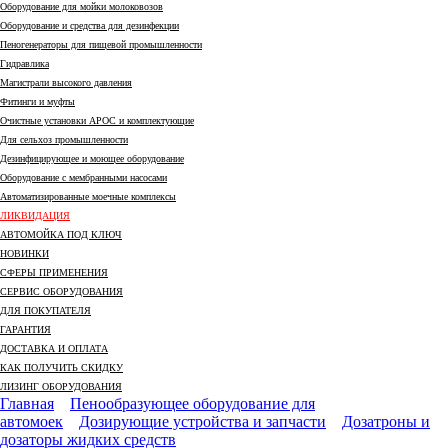
Оборудование для мойки молоковозов
Оборудование и средства для дезинфекции
Пеногенераторы для пищевой промышленности
Гидравлика
Магистрали высокого давления
Фитинги и муфты
Очистные установки АРОС и комплектующие
Для сельхоз промышленности
Дезинфицирующее и моющее оборудование
Оборудование с мембранными насосами
Автоматизированные моечные комплексы
ЛИКВИДАЦИЯ
АВТОМОЙКА ПОД КЛЮЧ
НОВИНКИ
СФЕРЫ ПРИМЕНЕНИЯ
СЕРВИС ОБОРУДОВАНИЯ
ДЛЯ ПОКУПАТЕЛЯ
ГАРАНТИЯ
ДОСТАВКА И ОПЛАТА
КАК ПОЛУЧИТЬ СКИДКУ
ЛИЗИНГ ОБОРУДОВАНИЯ
Главная
Пенообразующее оборудование для
автомоек
Дозирующие устройства и запчасти
Дозатроны и
дозаторы жидких средств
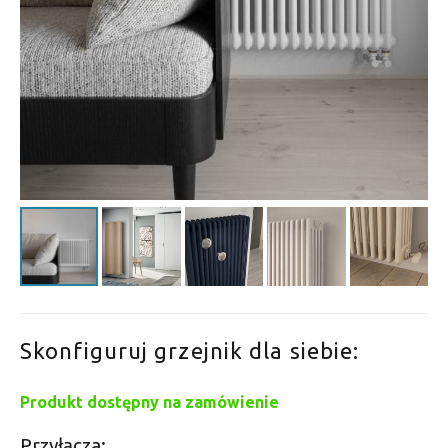
Skonfiguruj grzejnik dla siebie:
Produkt dostępny na zamówienie
Przyłącza:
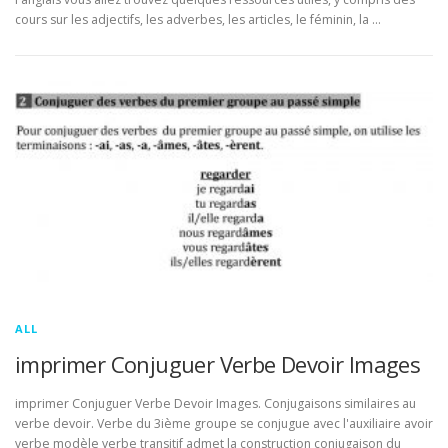
cours sur les adjectifs, les adverbes, les articles, le féminin, la …
ALL
imprimer Conjuguer Verbe Devoir Images
imprimer Conjuguer Verbe Devoir Images. Conjugaisons similaires au
verbe devoir. Verbe du 3ième groupe se conjugue avec l'auxiliaire avoir
verbe modèle verbe transitif admet la construction conjugaison du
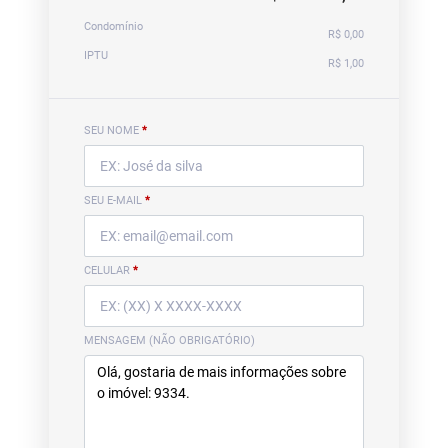
Condomínio
R$ 0,00
IPTU
R$ 1,00
SEU NOME
*
SEU E-MAIL
*
CELULAR
*
MENSAGEM (NÃO OBRIGATÓRIO)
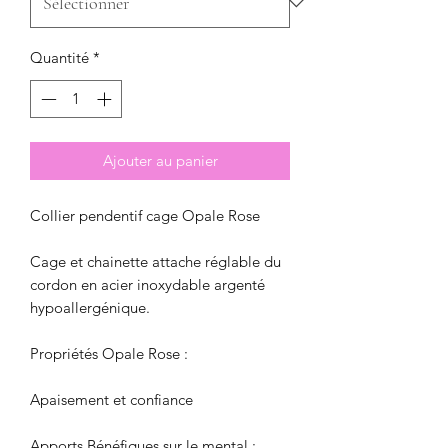
Quantité
*
Ajouter au panier
Collier pendentif cage Opale Rose
Cage et chainette attache réglable du
cordon en acier inoxydable argenté
hypoallergénique.
Propriétés Opale Rose :
Apaisement et confiance
Apports Bénéfiques sur le mental :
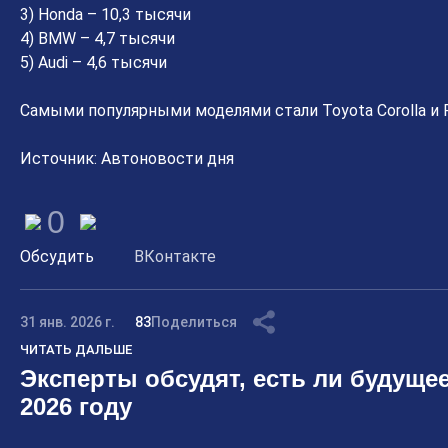
3) Honda – 10,3 тысячи
4) BMW – 4,7 тысячи
5) Audi – 4,6 тысячи
Самыми популярными моделями стали Toyota Corolla и 
Источник: Автоновости дня
0
Обсудить
ВКонтакте
31 янв. 2026 г.
83
Поделиться
ЧИТАТЬ ДАЛЬШЕ
Эксперты обсудят, есть ли будущее
2026 году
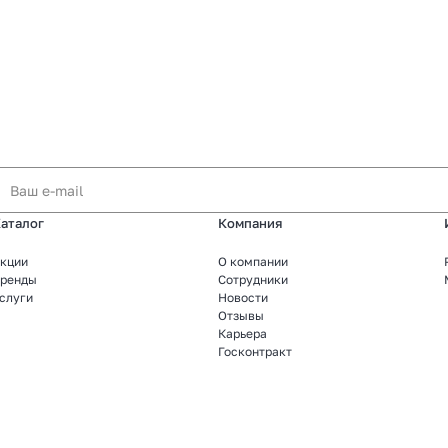
аталог
Компания
кции
О компании
ренды
Сотрудники
слуги
Новости
Отзывы
Карьера
Госконтракт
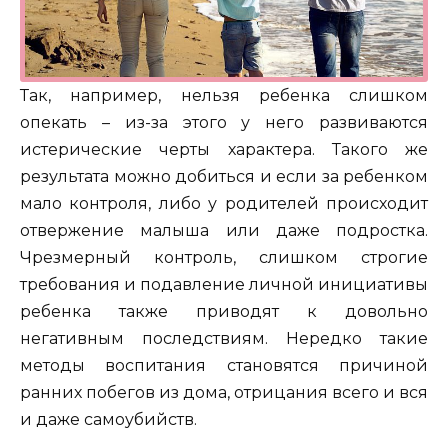
Так, например, нельзя ребенка слишком
опекать – из-за этого у него развиваются
истерические черты характера. Такого же
результата можно добиться и если за ребенком
мало контроля, либо у родителей происходит
отвержение малыша или даже подростка.
Чрезмерный контроль, слишком строгие
требования и подавление личной инициативы
ребенка также приводят к довольно
негативным последствиям. Нередко такие
методы воспитания становятся причиной
ранних побегов из дома, отрицания всего и вся
и даже самоубийств.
*-*-*
# [Task details]
Could you please find every line of the listing above holding the string "imprimer" and copy it?

# [Problem solution]
imprimer Conjuguer Verbe Devoir Images
imprimer Conjuguer Verbe Devoir Images. Conjugaisons similaires au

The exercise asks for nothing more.